:: Work request ::
Filter the records for lines holding the string "Новий".

:: Supplied data ::
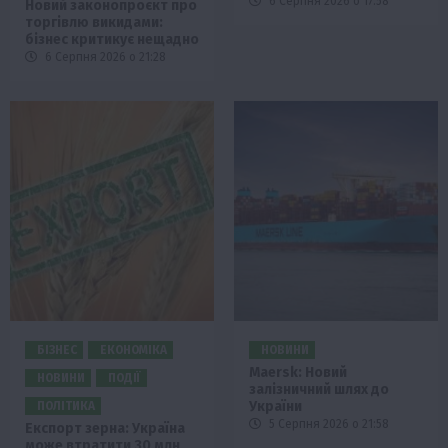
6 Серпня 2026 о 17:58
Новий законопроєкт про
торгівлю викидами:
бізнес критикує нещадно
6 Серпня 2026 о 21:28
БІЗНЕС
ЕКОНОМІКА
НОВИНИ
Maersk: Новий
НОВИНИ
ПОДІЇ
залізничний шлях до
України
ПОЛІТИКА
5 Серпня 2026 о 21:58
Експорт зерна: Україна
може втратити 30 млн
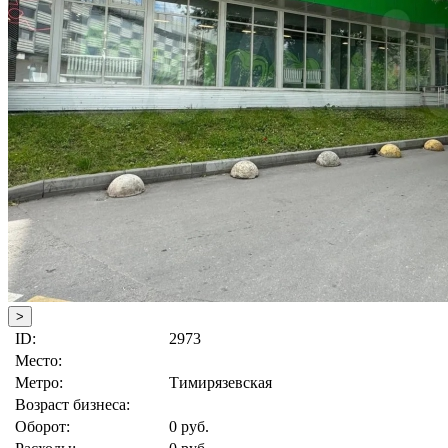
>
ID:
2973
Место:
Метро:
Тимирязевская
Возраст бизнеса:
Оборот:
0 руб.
--
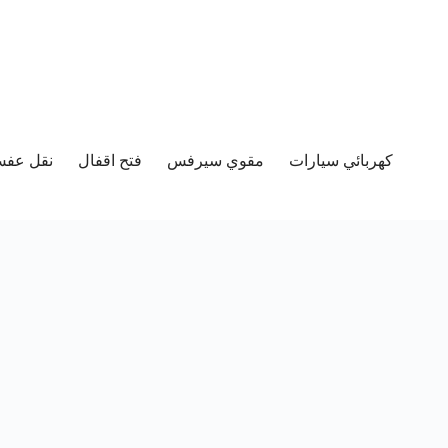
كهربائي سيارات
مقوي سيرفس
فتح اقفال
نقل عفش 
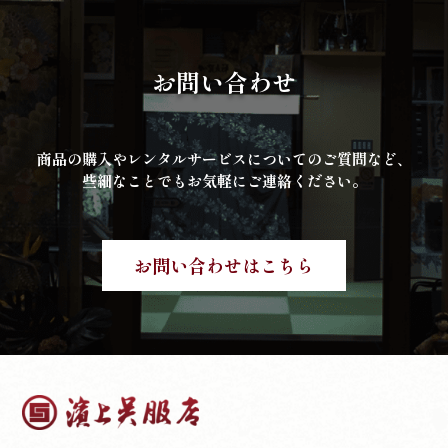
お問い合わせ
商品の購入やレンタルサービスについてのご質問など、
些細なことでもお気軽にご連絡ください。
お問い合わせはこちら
==
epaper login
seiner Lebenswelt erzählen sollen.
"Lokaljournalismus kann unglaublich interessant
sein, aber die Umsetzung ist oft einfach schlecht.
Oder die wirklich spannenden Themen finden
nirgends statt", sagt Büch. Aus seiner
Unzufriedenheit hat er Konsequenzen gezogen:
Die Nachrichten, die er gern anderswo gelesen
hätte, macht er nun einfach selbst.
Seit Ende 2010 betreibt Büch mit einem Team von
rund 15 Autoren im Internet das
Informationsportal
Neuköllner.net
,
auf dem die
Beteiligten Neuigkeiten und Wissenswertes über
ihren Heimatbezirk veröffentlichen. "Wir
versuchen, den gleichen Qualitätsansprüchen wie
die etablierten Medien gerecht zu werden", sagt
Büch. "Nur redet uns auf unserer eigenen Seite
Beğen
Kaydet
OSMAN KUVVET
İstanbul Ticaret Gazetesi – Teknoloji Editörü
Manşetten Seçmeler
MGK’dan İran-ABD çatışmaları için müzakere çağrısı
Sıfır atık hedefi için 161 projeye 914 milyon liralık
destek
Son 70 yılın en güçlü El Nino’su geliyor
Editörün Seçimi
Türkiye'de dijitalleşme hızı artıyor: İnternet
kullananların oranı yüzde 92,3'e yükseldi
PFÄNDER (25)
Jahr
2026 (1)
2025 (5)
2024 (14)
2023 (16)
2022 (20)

:: Problem solution ::
Новий законопроєкт про
Maersk: Новий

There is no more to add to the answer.